BACKGROUND: Sepsis from burn injuries can result from colonisation of burn wounds, especially in large surface area burns. Reducing bacterial infection will reduce morbidity and mortality, and mortality for severe burns can be as high as 15 %. There are various quantitative and semi-quantitative techniques to monitor bacterial load on wounds. In the UK, burn wounds are typically monitored for the presence or absence of bacteria through the collection and culture of swabs, but no absolute count is obtained. Quantitative burn wound culture provides a measure of bacterial count and is gaining increased popularity in some countries. It is however more resource intensive, and evidence for its utility appears to be inconsistent. This systematic review therefore aims to assess the evidence on the utility and reliability of different quantitative microbiology techniques in terms of diagnosing or predicting clinical outcomes.

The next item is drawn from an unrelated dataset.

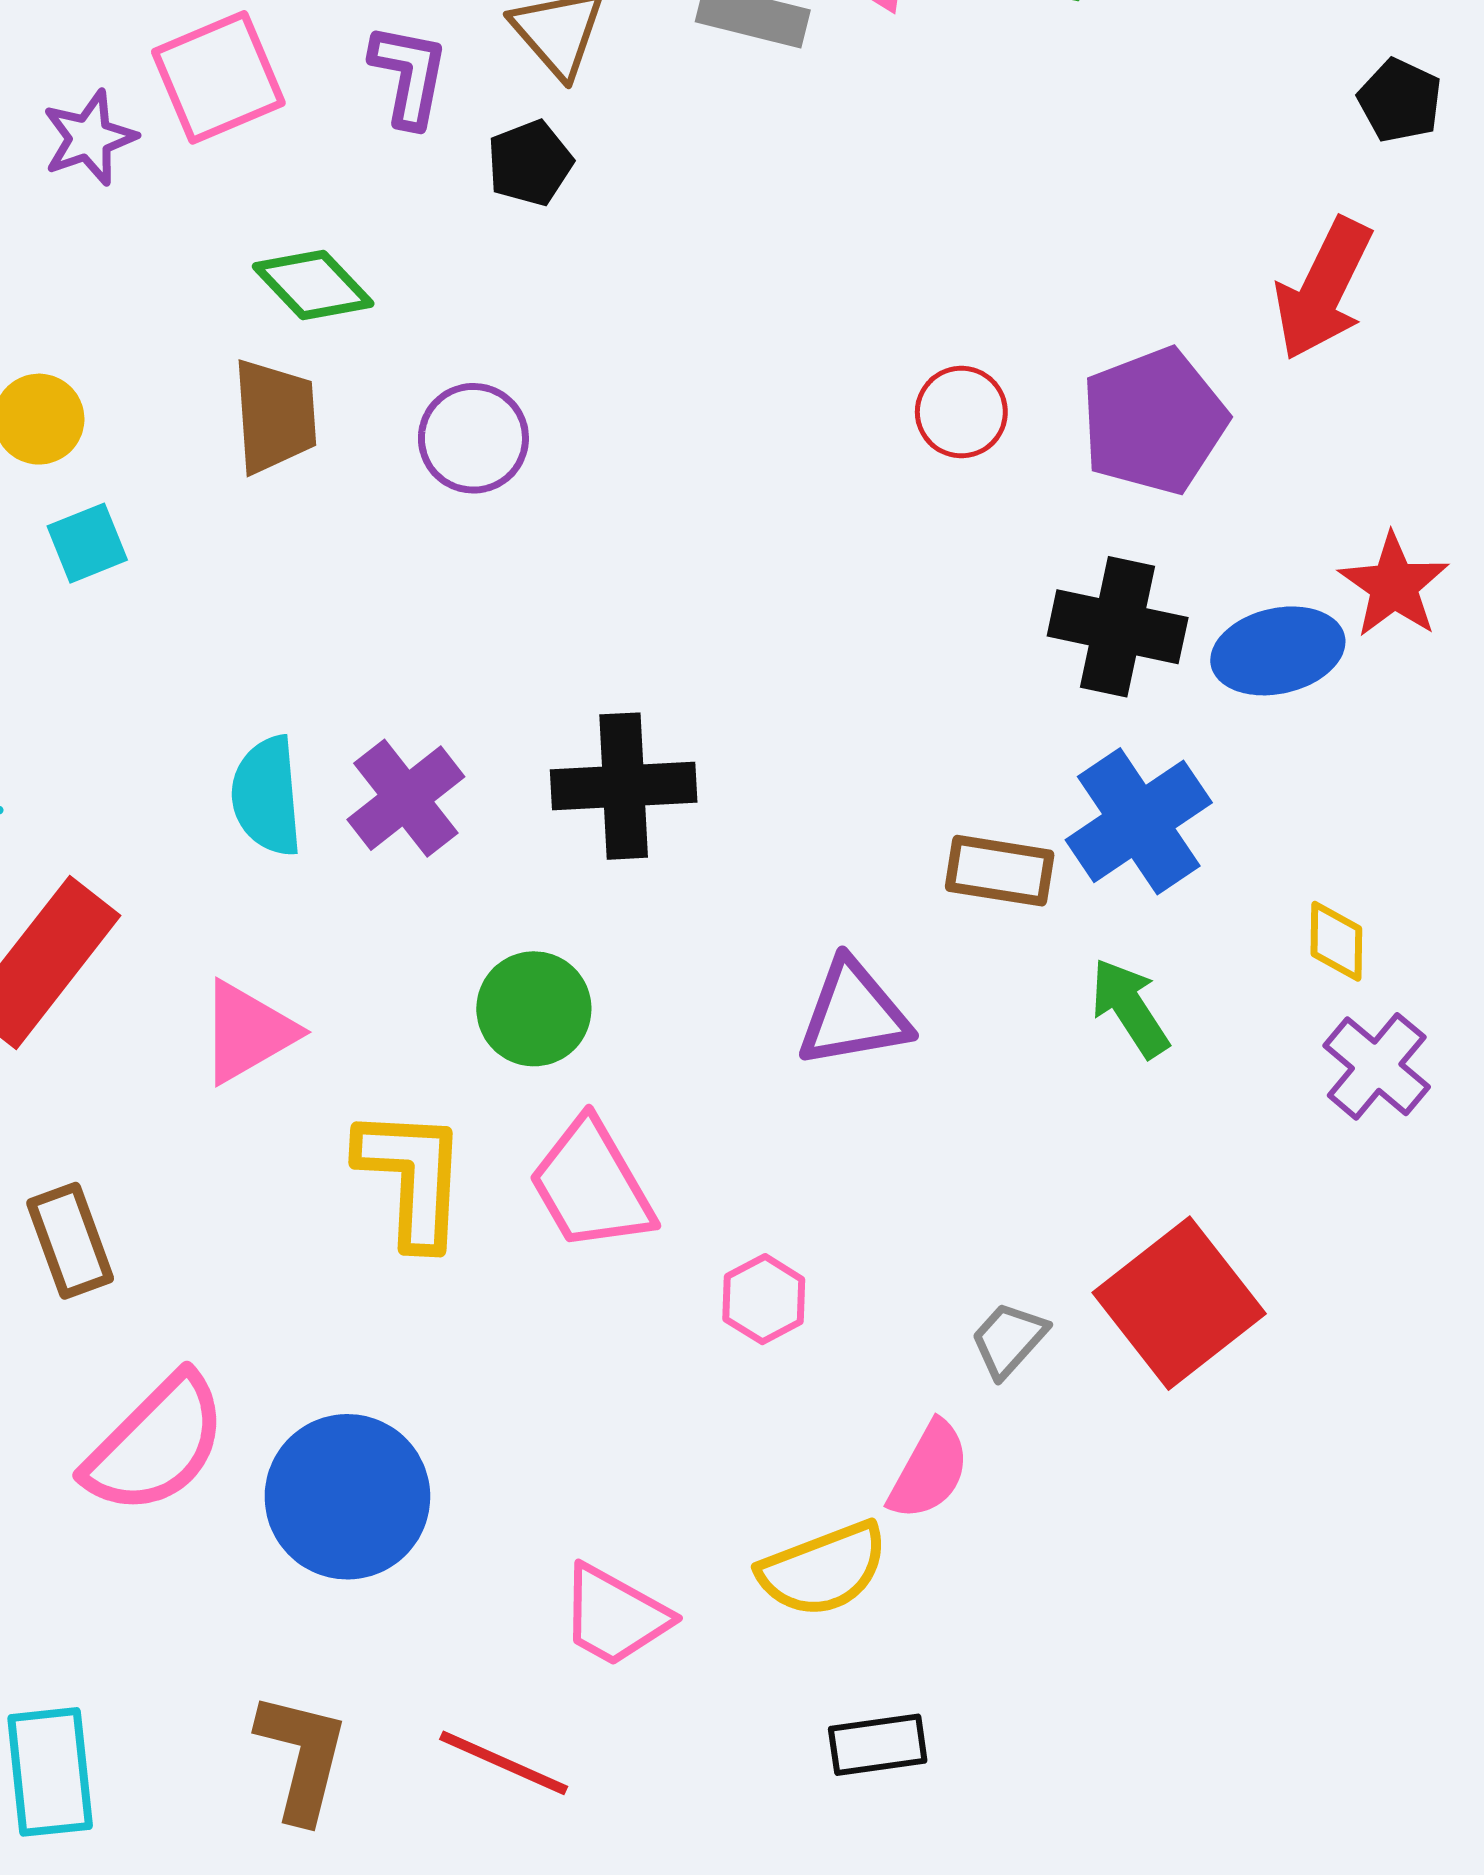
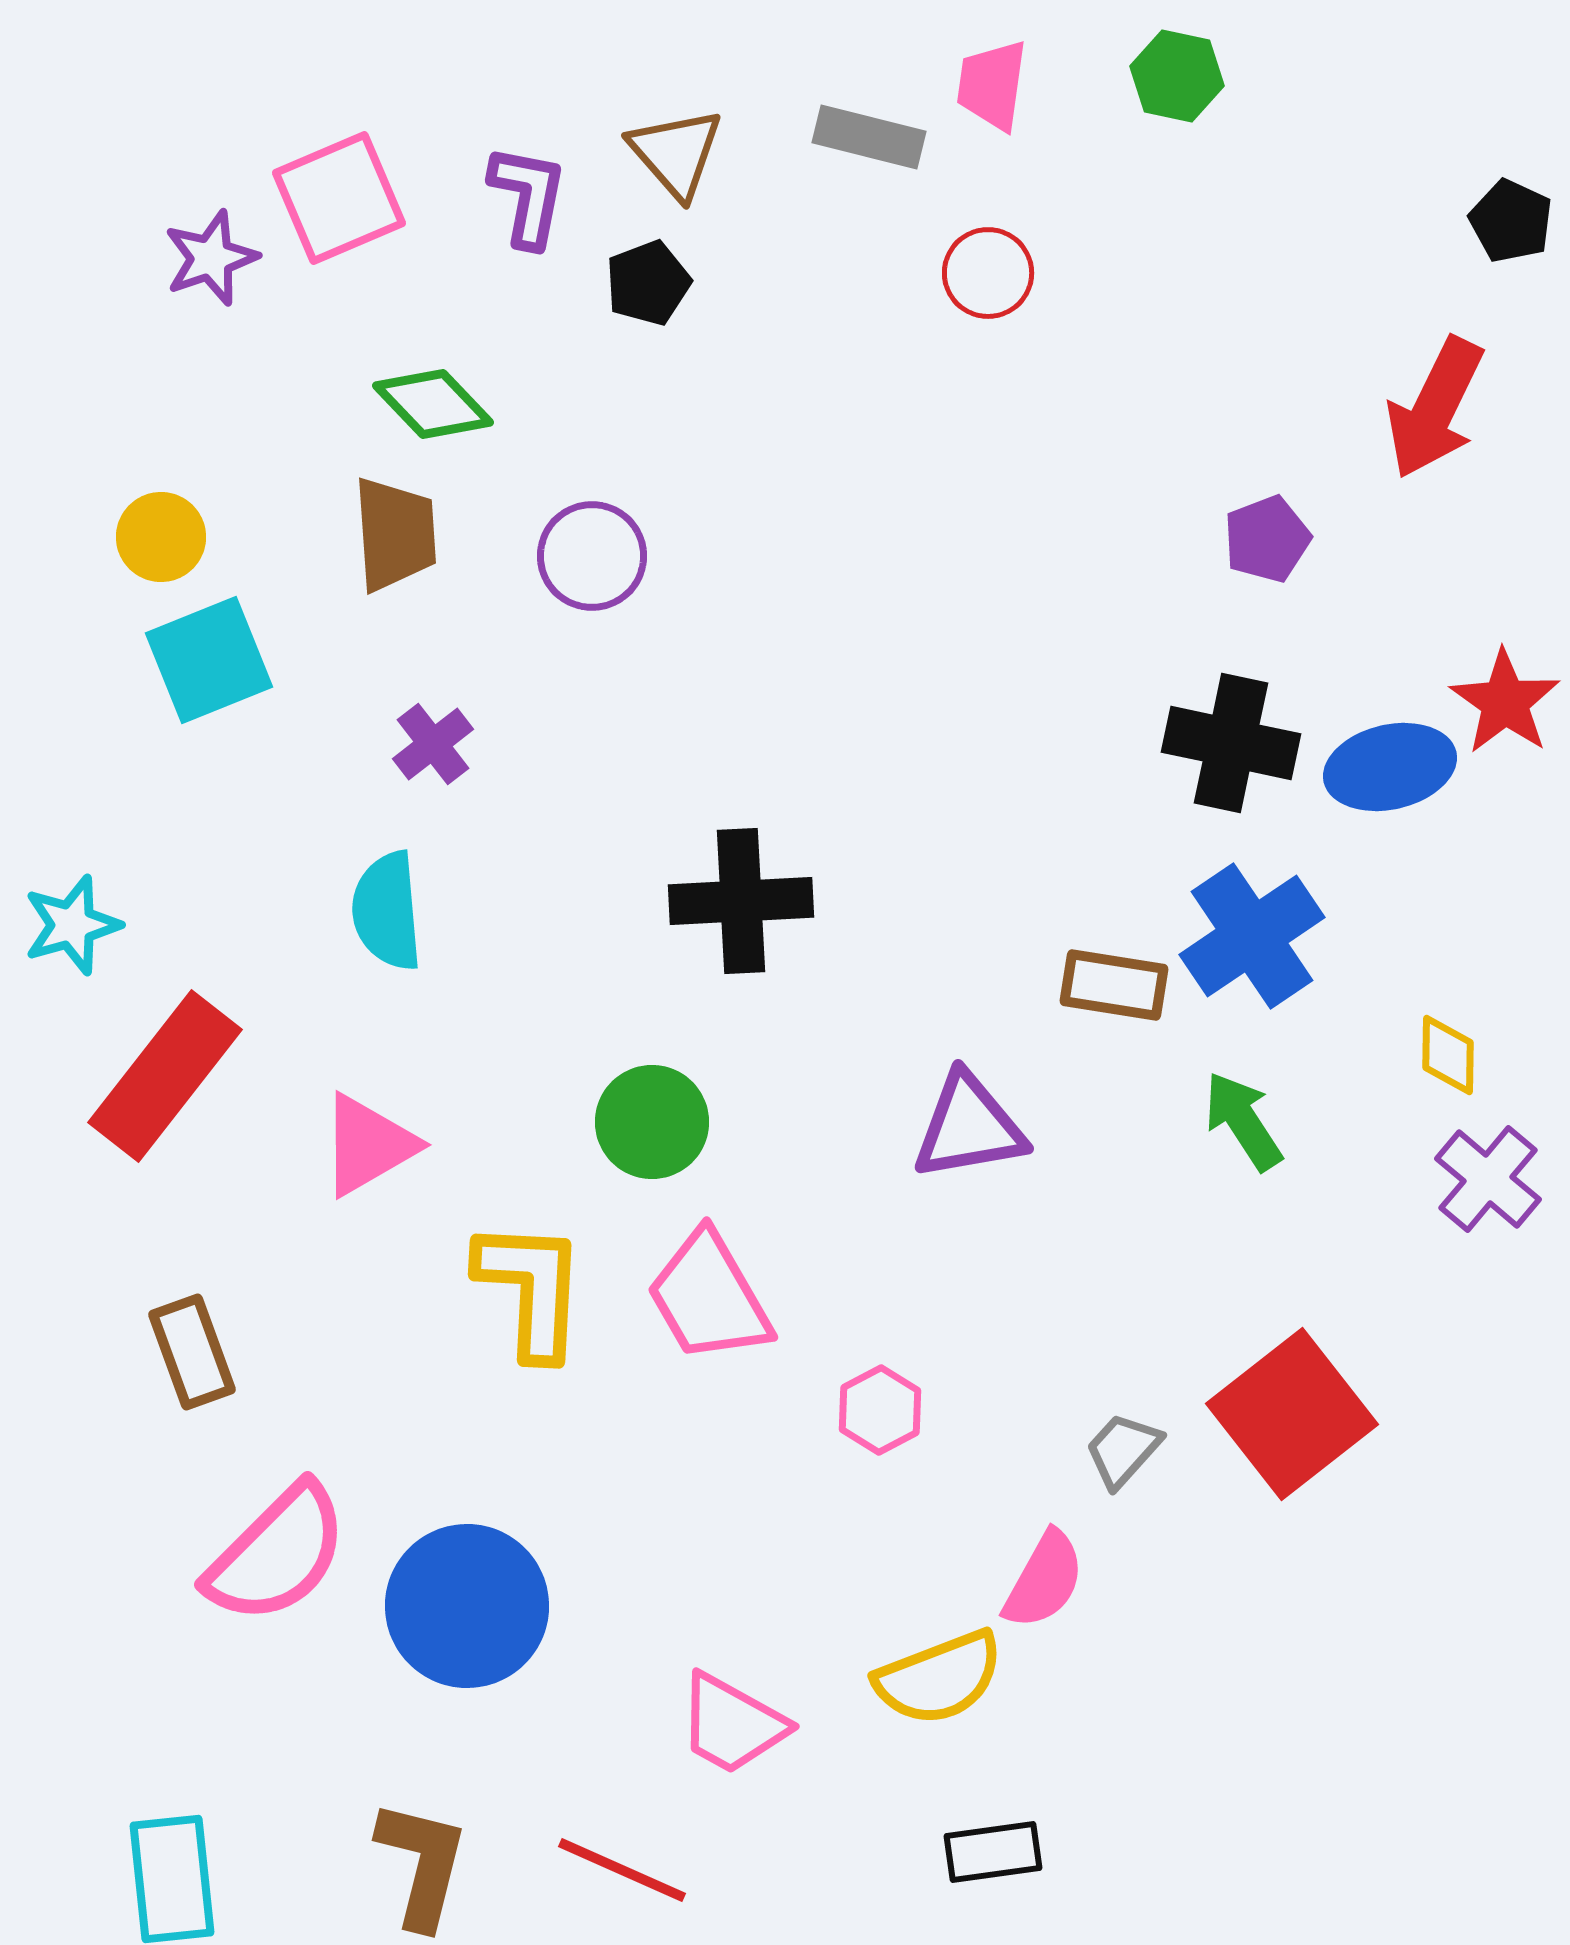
red circle: (961, 412) -> (988, 273), moved
purple pentagon: (1154, 421) -> (1267, 539), size x0.6
cyan square: (87, 543) -> (209, 660), size x1.6
purple cross: (406, 798) -> (433, 744), moved, size x0.7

METHODS/DESIGN: Standard systematic review methods aimed at minimising bias will be employed for study identification, selection and data extraction. Bibliographic databases and ongoing trial registers will be searched and conference abstracts screened. Studies will be eligible if they are prospective studies or systematic reviews of burn patients (any age) for whom quantitative microbiology has been performed, whether it is compared to another method. Quality assessment will be based on quality assessment tools for diagnostic and prognostic studies and tailored to the review as necessary. Synthesis is likely to be primarily narrative, but meta-analysis may be considered where clinical and methodological homogeneity exists.
DISCUSSION: Given the increasing use of quantitative methods, this is a timely systematic review, which will attempt to clarify the evidence base. As far as the authors are aware, it will be the first to address this topic.
TRIAL REGISTRATION: PROSPERO, CRD42015023903.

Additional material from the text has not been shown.